┌─ Data provided

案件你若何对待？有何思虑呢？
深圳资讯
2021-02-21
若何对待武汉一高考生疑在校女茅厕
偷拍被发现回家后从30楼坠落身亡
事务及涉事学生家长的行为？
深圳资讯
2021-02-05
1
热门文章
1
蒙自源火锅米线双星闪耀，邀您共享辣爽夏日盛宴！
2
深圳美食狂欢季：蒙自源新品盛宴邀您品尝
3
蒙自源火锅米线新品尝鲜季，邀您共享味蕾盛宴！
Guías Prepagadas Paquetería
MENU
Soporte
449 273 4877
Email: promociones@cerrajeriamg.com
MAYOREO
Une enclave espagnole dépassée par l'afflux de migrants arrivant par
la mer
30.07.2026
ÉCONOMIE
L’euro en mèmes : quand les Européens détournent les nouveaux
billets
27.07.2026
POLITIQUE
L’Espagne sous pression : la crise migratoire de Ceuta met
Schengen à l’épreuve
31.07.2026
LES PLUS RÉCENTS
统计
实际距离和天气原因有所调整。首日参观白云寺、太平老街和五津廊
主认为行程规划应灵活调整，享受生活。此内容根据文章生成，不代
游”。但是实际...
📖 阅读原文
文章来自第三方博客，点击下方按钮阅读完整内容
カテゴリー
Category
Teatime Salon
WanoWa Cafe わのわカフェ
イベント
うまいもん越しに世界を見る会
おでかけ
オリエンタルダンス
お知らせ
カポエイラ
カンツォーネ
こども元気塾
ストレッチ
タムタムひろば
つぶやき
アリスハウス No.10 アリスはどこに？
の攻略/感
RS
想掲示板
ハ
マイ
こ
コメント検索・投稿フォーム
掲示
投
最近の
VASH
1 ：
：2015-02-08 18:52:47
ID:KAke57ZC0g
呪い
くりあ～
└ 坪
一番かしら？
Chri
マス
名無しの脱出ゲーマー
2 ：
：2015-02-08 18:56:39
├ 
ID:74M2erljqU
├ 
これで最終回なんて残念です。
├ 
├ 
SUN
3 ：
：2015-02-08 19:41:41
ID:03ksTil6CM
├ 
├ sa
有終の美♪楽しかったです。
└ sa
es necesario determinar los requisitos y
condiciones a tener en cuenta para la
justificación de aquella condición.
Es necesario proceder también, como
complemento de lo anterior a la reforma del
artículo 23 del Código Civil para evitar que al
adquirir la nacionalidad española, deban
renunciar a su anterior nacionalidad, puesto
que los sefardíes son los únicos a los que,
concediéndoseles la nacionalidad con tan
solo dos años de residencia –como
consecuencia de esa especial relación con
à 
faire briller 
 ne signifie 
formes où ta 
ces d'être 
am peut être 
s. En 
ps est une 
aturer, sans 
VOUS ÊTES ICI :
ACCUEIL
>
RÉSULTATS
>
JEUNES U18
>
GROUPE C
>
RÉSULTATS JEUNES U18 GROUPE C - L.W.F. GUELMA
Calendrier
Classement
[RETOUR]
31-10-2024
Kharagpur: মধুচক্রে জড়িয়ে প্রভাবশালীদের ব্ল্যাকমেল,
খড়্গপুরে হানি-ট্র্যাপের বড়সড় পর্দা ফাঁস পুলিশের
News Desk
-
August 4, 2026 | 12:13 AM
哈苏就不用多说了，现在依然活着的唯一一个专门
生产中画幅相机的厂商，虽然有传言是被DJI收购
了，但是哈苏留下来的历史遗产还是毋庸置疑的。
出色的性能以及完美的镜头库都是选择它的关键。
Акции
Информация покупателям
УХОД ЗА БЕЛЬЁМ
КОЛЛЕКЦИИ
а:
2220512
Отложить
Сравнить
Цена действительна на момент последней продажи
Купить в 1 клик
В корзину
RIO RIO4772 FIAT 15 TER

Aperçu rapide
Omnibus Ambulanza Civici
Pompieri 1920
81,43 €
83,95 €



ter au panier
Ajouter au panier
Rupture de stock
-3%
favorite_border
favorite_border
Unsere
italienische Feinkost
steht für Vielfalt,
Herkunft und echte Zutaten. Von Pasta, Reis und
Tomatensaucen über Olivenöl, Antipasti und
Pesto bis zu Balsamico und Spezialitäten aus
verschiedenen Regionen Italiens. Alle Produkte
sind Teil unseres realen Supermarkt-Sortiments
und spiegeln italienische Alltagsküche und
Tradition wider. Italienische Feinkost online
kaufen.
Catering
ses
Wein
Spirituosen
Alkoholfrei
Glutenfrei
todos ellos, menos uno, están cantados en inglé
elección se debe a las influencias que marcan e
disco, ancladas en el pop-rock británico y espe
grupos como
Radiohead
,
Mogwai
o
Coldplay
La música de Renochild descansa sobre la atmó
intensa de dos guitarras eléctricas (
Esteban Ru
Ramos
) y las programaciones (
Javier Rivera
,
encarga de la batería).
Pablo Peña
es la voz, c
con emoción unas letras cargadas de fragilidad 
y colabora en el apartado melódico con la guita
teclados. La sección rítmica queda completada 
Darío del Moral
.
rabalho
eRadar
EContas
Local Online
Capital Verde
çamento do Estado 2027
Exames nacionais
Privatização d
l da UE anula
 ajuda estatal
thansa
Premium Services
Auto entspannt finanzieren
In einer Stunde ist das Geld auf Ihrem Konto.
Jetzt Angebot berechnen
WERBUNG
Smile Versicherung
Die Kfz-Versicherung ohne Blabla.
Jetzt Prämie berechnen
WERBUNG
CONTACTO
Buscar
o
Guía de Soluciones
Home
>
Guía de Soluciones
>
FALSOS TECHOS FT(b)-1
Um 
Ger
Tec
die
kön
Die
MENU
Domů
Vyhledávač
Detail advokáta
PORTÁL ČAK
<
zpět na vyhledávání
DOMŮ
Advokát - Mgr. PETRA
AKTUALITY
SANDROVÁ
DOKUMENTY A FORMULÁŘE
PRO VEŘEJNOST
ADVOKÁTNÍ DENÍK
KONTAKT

└─

- **Problem to solve**
Where the string "como" appears in a line of the listing, copy that line.

- **Result of the exercise**
Es necesario proceder también, como
solo dos años de residencia –como
grupos como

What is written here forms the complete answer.